------ Record extracts

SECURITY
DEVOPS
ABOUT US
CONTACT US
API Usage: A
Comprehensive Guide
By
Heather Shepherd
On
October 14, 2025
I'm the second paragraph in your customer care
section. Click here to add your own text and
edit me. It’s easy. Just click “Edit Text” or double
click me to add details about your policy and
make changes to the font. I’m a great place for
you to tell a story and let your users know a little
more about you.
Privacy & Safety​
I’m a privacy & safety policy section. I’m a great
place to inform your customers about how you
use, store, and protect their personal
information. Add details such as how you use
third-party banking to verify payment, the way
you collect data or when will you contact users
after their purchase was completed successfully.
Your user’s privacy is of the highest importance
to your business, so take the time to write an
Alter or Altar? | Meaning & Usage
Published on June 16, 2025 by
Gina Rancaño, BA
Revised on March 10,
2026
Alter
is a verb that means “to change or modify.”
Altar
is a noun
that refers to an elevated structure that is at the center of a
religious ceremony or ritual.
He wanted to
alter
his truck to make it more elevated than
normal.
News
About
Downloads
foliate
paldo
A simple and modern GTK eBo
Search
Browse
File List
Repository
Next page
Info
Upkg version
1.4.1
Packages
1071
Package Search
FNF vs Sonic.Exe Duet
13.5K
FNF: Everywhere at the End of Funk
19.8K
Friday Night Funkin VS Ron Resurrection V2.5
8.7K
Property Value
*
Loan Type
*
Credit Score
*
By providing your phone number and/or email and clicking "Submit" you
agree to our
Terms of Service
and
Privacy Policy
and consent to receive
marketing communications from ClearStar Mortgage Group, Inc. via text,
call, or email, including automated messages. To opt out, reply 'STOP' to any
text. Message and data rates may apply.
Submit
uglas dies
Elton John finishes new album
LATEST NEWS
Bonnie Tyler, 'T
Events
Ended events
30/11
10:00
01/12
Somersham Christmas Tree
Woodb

------------

→ Aim of the exercise: Each entry needs to be copied out exactly.

→ Response below:
SECURITY
DEVOPS
ABOUT US
CONTACT US
API Usage: A
Comprehensive Guide
By
Heather Shepherd
On
October 14, 2025
I'm the second paragraph in your customer care
section. Click here to add your own text and
edit me. It’s easy. Just click “Edit Text” or double
click me to add details about your policy and
make changes to the font. I’m a great place for
you to tell a story and let your users know a little
more about you.
Privacy & Safety​
I’m a privacy & safety policy section. I’m a great
place to inform your customers about how you
use, store, and protect their personal
information. Add details such as how you use
third-party banking to verify payment, the way
you collect data or when will you contact users
after their purchase was completed successfully.
Your user’s privacy is of the highest importance
to your business, so take the time to write an
Alter or Altar? | Meaning & Usage
Published on June 16, 2025 by
Gina Rancaño, BA
Revised on March 10,
2026
Alter
is a verb that means “to change or modify.”
Altar
is a noun
that refers to an elevated structure that is at the center of a
religious ceremony or ritual.
He wanted to
alter
his truck to make it more elevated than
normal.
News
About
Downloads
foliate
paldo
A simple and modern GTK eBo
Search
Browse
File List
Repository
Next page
Info
Upkg version
1.4.1
Packages
1071
Package Search
FNF vs Sonic.Exe Duet
13.5K
FNF: Everywhere at the End of Funk
19.8K
Friday Night Funkin VS Ron Resurrection V2.5
8.7K
Property Value
*
Loan Type
*
Credit Score
*
By providing your phone number and/or email and clicking "Submit" you
agree to our
Terms of Service
and
Privacy Policy
and consent to receive
marketing communications from ClearStar Mortgage Group, Inc. via text,
call, or email, including automated messages. To opt out, reply 'STOP' to any
text. Message and data rates may apply.
Submit
uglas dies
Elton John finishes new album
LATEST NEWS
Bonnie Tyler, 'T
Events
Ended events
30/11
10:00
01/12
Somersham Christmas Tree
Woodb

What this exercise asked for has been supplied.